A lot or a little?
The parents' guide to what's in this game.
What parents need to know
Parents need to know that Panda Poet is a browser-based word game that can be played against other opponents locally or over the Web or against the computer. It has no inherently provocative content, though players can spell light cuss words with double meanings, such as “ass.” Players can also chat with random online opponents via a simple text box, creating the potential for inappropriate conversations and the exchange of identifying information with strangers.
What's it about?
PANDA POET is a word game played in your Web browser against local players, online players, or the computer. Players take turns spelling words by combining any of the letters currently shown on the game board. Some letters offer bonuses and score multipliers, but the real trick is in creating and stealing pandas. Pandas are formed with each letter you use, and rectangular groups of adjacent pandas turn into a single large panda. These big pandas are worth bonus points at the end of the game, and can alter the outcome of a match. Pandas can change ownership if players use adjacent letters, which means the tide of a game can shift dramatically with just a few well-chosen letters in the final rounds. The free version offers players just one seven-by-seven game board supported with ads. Pay $2.99 for the full version and the ads will disappear. You’ll also gain access to bigger game boards.
Is it any good?
Panda Poet doesn’t feel much like any other word game we’ve run across -- which is saying something, given the glut of cheap word-based games flooding the web. Its turn-based nature and square tile board filled with letters assigned varying points give it a vaguely Scrabble-like flavor. Similarities to Bookworm, Boggle, and Word Racer are present, too. However, the ability to grab letters from anywhere on the board and strategic objective to create pictographic panda blocks gives it a feel all its own.

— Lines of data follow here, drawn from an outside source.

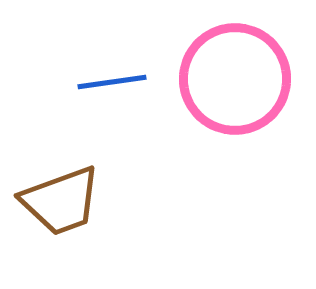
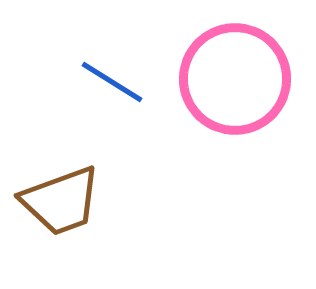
blue line: rotated 40 degrees clockwise
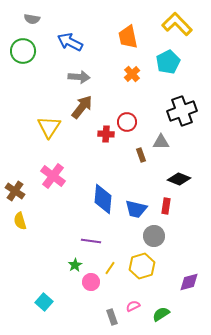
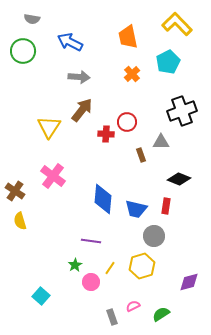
brown arrow: moved 3 px down
cyan square: moved 3 px left, 6 px up
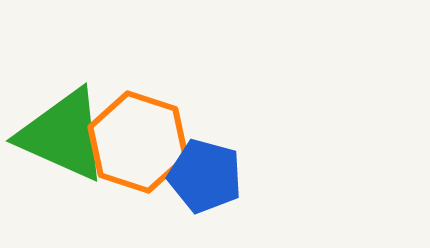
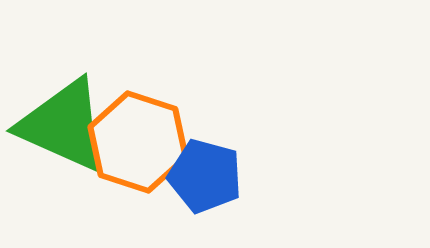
green triangle: moved 10 px up
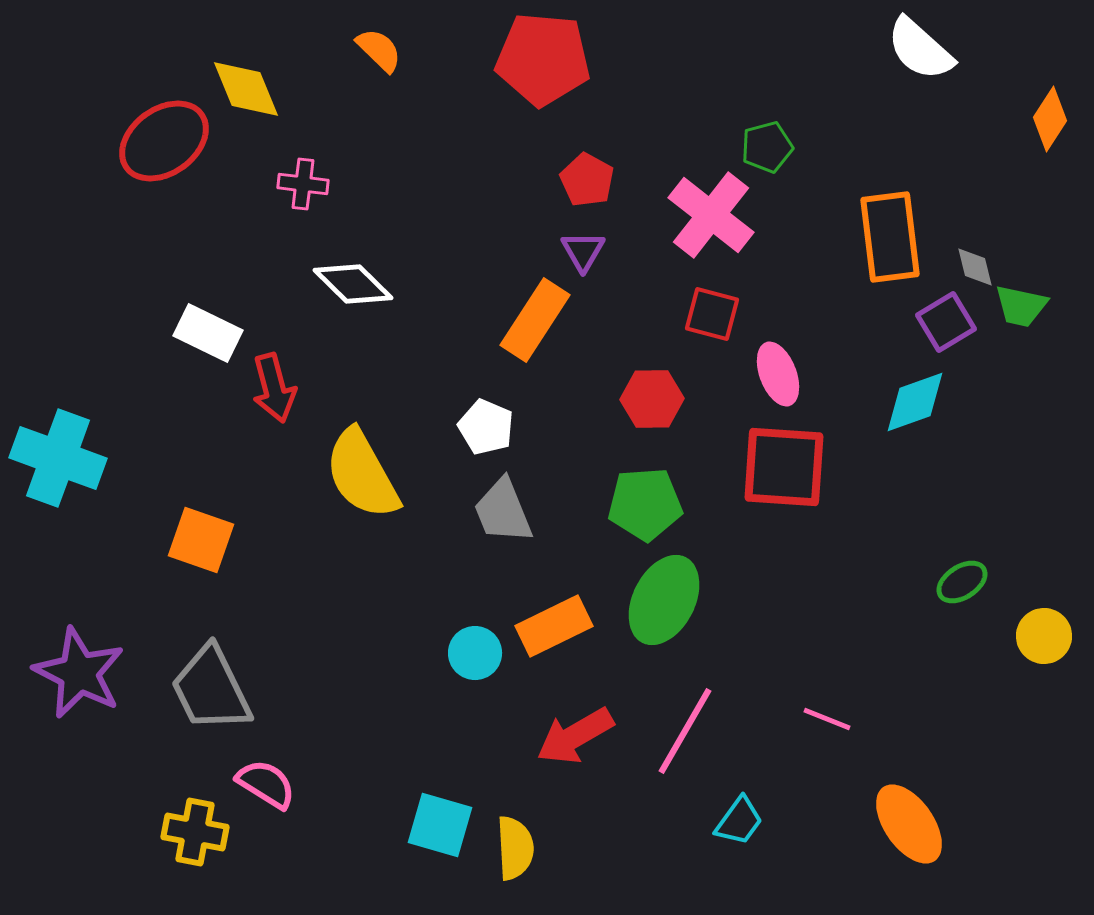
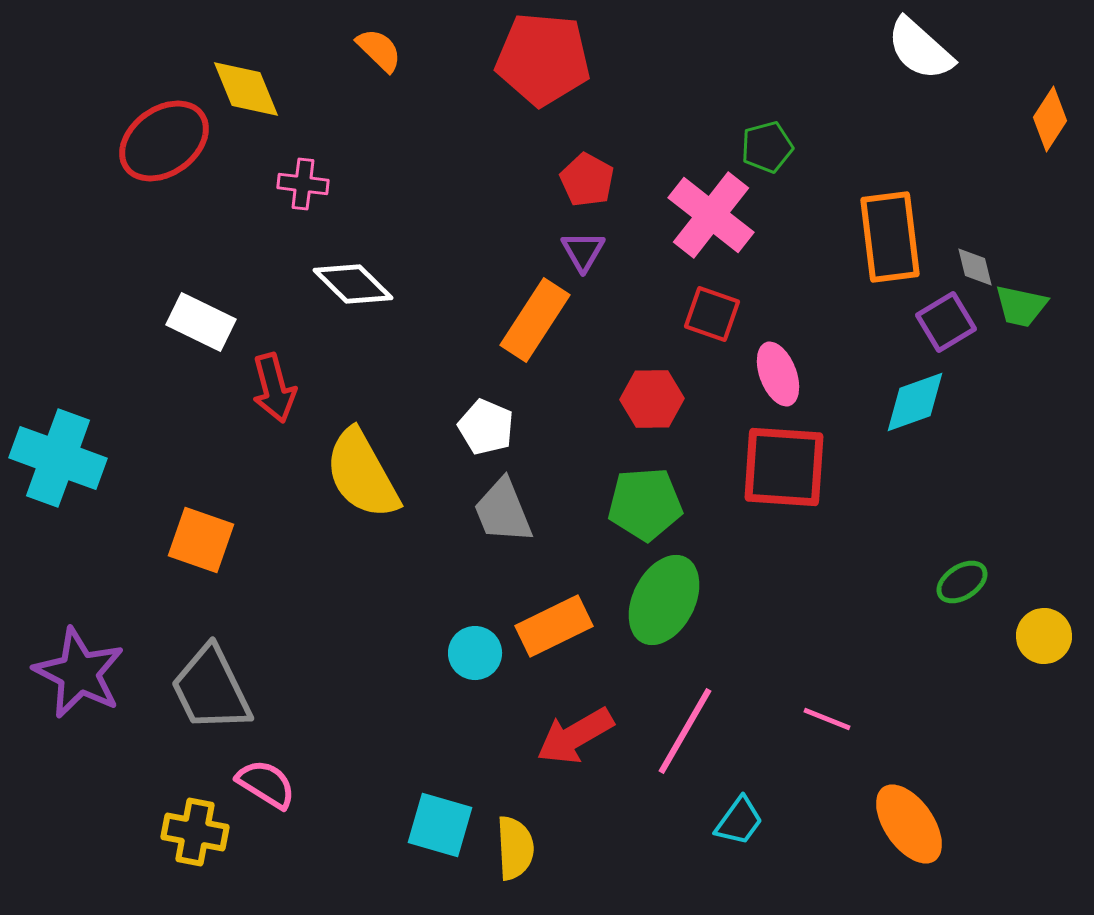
red square at (712, 314): rotated 4 degrees clockwise
white rectangle at (208, 333): moved 7 px left, 11 px up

It’s not quite as accessible as you might hope -- we found it difficult to work out the rules behind the panda-stealing system without playing the tutorial -- but it remains fun even as you’re working things out. Word game fans would do well to give this one a shot, especially given the basic edition is free.

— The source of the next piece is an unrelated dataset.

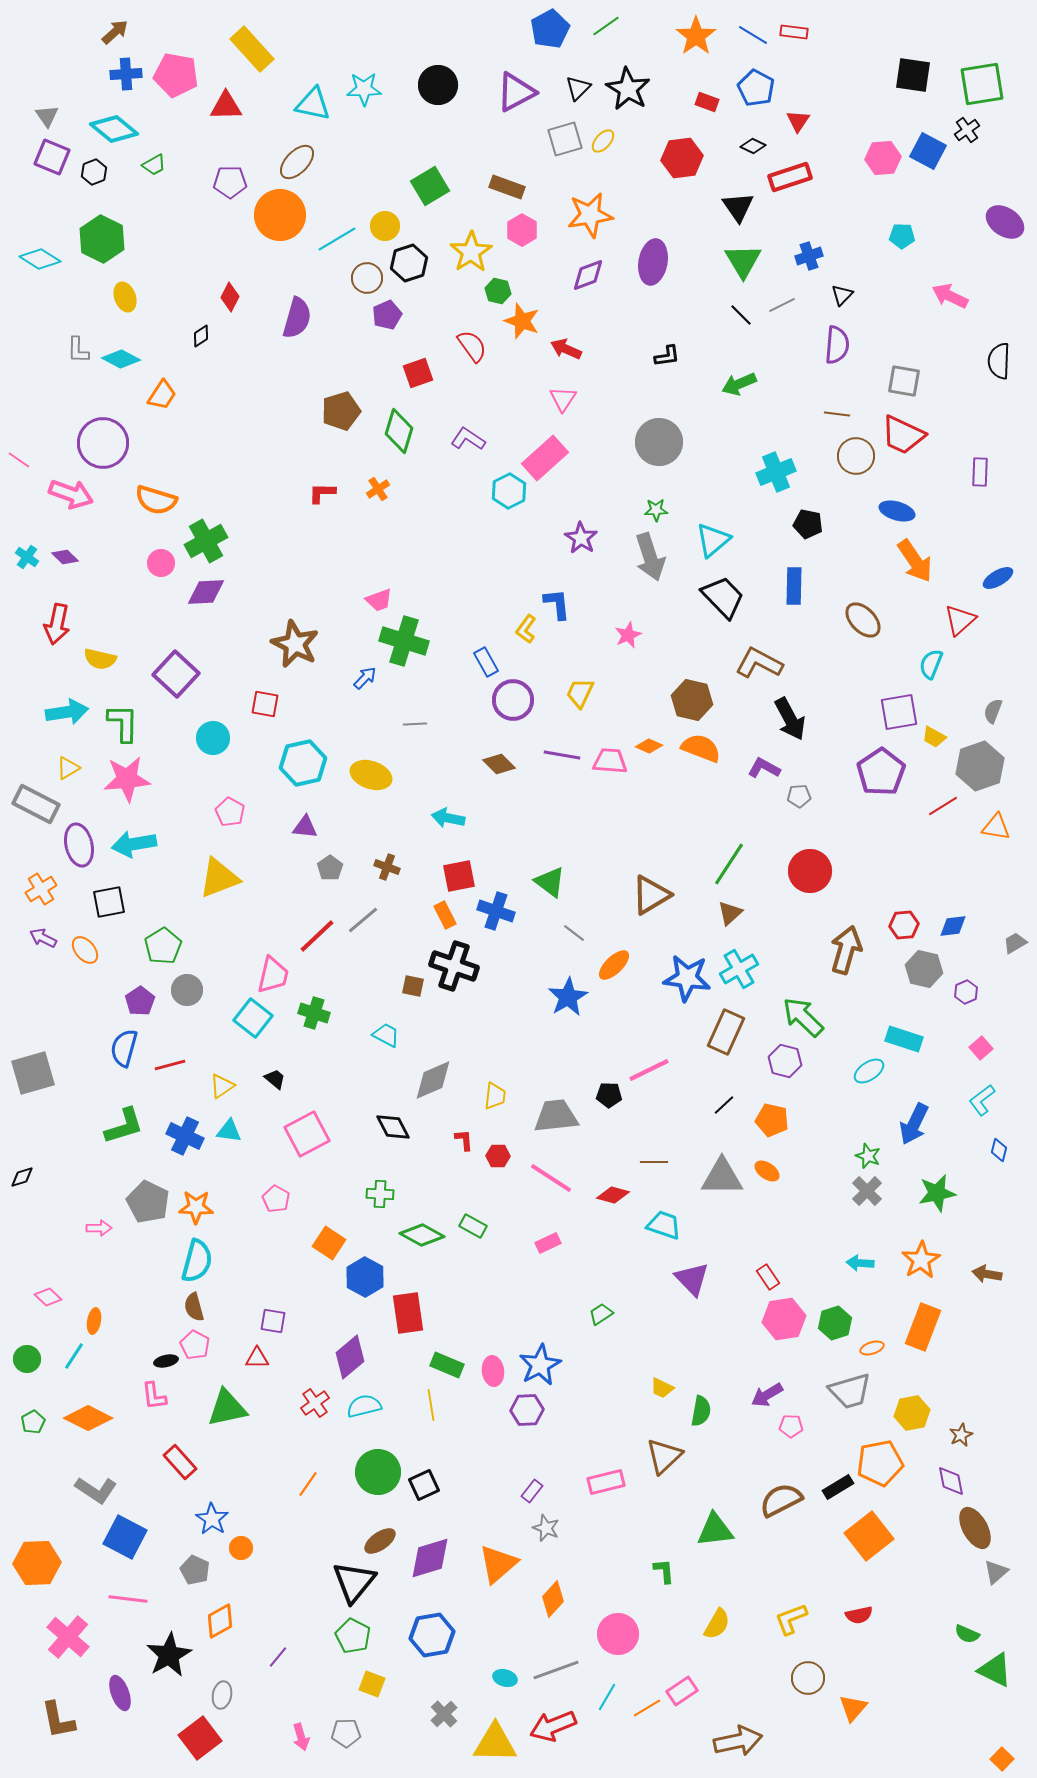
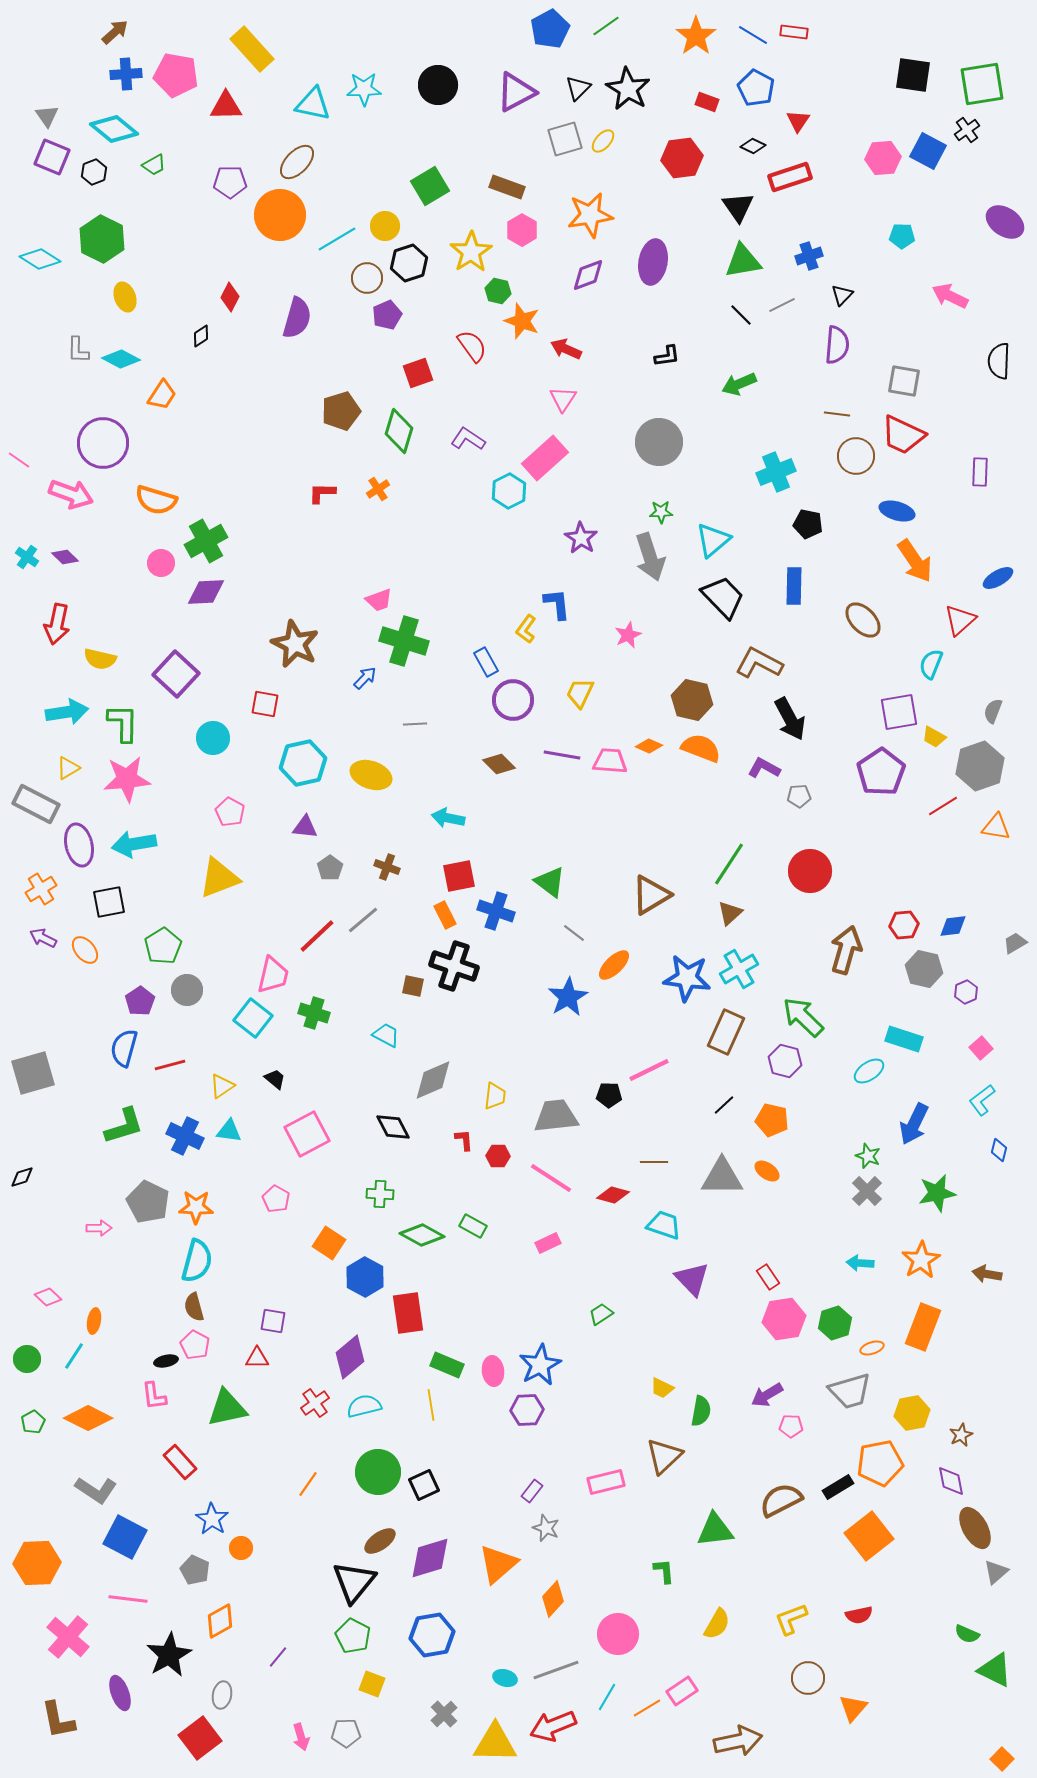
green triangle at (743, 261): rotated 51 degrees clockwise
green star at (656, 510): moved 5 px right, 2 px down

Talk to your kids about ...
Families can talk about having fun with words. What kind of word games can you make up? Have you tried rearranging words on signs while waiting for a doctor’s appointment, or attempting to come up with anagrams using your name?
Families can also discuss online safety. What sort of things should you never reveal about yourself to strangers online? What would you do if you thought an online stranger was prying for personal information?